Relation between farmers' education and their adoption of new techniques.

Figure 2

Relation between farmers' education and their adoption of new techniques.

Springs are the second source of water (called Ghoyool in Yemen). In this source, water is being collected into ponds next to the springs. Some of these ponds are old, others are new, and some are privately owned and others are publicly owned (Hovden 2007). After water is collected in the ponds, it seeps into open earth canals, especially in Yemen, whereas in Palestine the canals are currently being converted to cement-lined canals. Recently, some of these canals have been converted to plastic pipes, such as those in Wadi Fukin, Wadi al Far'a, and Dura al Qari’ (Figure 3). The water, which flows into either open canals or plastic pipes, is then divided into portions according to old traditional rights that have been used for hundreds of years (Tomazi & Naslund 2006). These traditions of water rights have been passed through generations orally, which are based on the Islamic water inheritance roles, and they are widely respected and accepted by the farmers (As Safadi 1985).
Figure 3

Location of the three study areas in Palestine.

Figure 3

Location of the three study areas in Palestine.

Five old traditional ways of water division and water rights are being used in the three study areas, as follows:

  1. Division according to the judgment of the water manager (the manager is called ‘Taifee’ in Yemen or ‘Qanawati’ in Palestine). In this method of water division, the time devoted to each farmer depends mainly on the area of the land and the type of crop (Tomazi & Naslund 2006).

  2. Distribution according to the shadow of the sun during day time. In this method of water division, the shadow of an object (i.e. tree, large rock, etc.) under the sun is measured in feet and is then subdivided and devoted to different farmers according to well-known and fixed earth points (i.e. a certain rock point, tree, or any other fixed terrestrial mark).

  3. Distribution according to a stick. In this method, a stick or rod is used by the farmers. The first farmer who irrigates has the responsibility of measuring the water depth in the pond using a stick, and this measurement is taken from a certain and fixed point (i.e. such as a corner or a stone in the middle of the pond). The farmer puts a mark on the stick showing the depth of water, and then starts to irrigate his field with a certain depth of water (i.e. two or three fingers of water depth that have been inherited to the farmer). When the first farmer has received his portion of water, the second farmer starts to irrigate by a certain depth of water which is agreed upon (As Safadi 1985). In this method, the control of the water distribution is reliant on the farmers themselves.
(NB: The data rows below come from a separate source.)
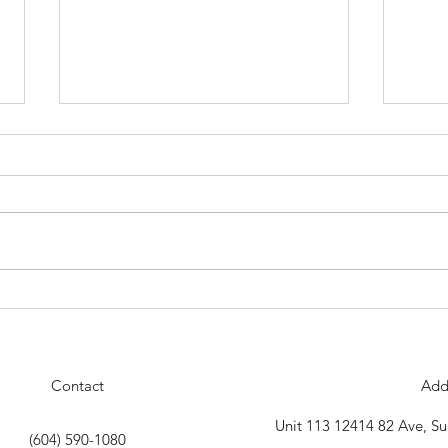
Our Next Belt Testing Will Be
The D
Thursday April 30th
18th 
celeb
Contact
Add
Unit 113 12414 82 Ave, S
(604) 590-1080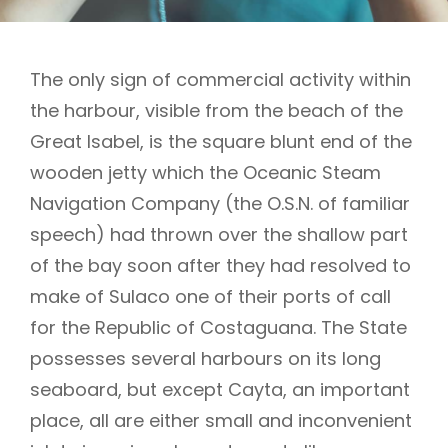
The only sign of commercial activity within
the harbour, visible from the beach of the
Great Isabel, is the square blunt end of the
wooden jetty which the Oceanic Steam
Navigation Company (the O.S.N. of familiar
speech) had thrown over the shallow part
of the bay soon after they had resolved to
make of Sulaco one of their ports of call
for the Republic of Costaguana. The State
possesses several harbours on its long
seaboard, but except Cayta, an important
place, all are either small and inconvenient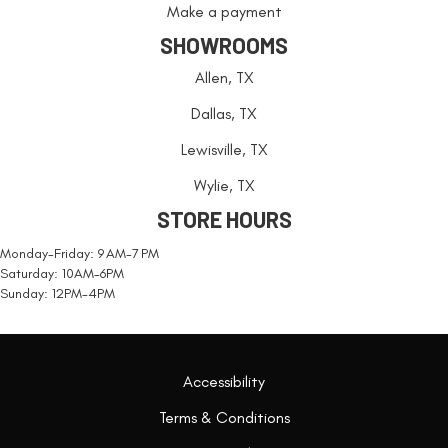
Make a payment
SHOWROOMS
Allen, TX
Dallas, TX
Lewisville, TX
Wylie, TX
STORE HOURS
Monday-Friday: 9 AM-7 PM
Saturday: 10AM-6PM
Sunday: 12PM-4PM
Accessibility
Terms & Conditions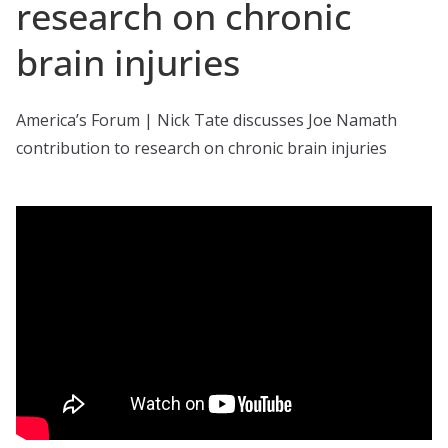
research on chronic
brain injuries
America’s Forum | Nick Tate discusses Joe Namath
contribution to research on chronic brain injuries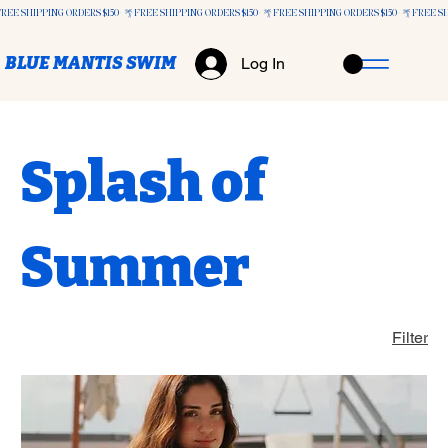
FREE SHIPPING ORDERS $150+
BLUE MANTIS SWIM
Log In
Splash of
Summer
Filter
  4. The distribution of water according to a pierced metal cup is called ‘Tasa’. In this method, each farmer has a period of time equal to the time needed to empty the water from a certain number of pierced cups. The control of water division in this method is the responsibility of the farmers, especially those who have the water distribution turn.

  5. Distribution according to the number of days in the year is known as ‘Fasel’ or ‘Fased’. This method depends on dividing the number of days during the irrigation season by the number of families that have water rights (Tomazi & Naslund 2006).

Environmental impacts of old water distribution systems

Positive environmental impacts

The adoption of traditional water distribution and irrigation systems, which have been preserved by the farmers in the study areas, are ruled by very old traditions that aimed at maximizing the benefits, especially those related to the environment. Based on analysis of the farmers' interviews and field observations, the positive environmental impacts of traditional water distribution and irrigation systems can be stated as follows:

  1. Prevention of seepage and deep percolation of water from the pond and canals throughout continuous maintenance. Such a maintenance process is a very important activity that is shared by almost all the farmers (in Sudan the local expression is Nafeer, which means a collective rush to do some good work). This activity is considered as an important way of strengthening social relations between the farmers, as stated by the interviewees. Continuous maintenance is also carried out to prevent damage that may occur to cultivated crops as a result of occasional flooding.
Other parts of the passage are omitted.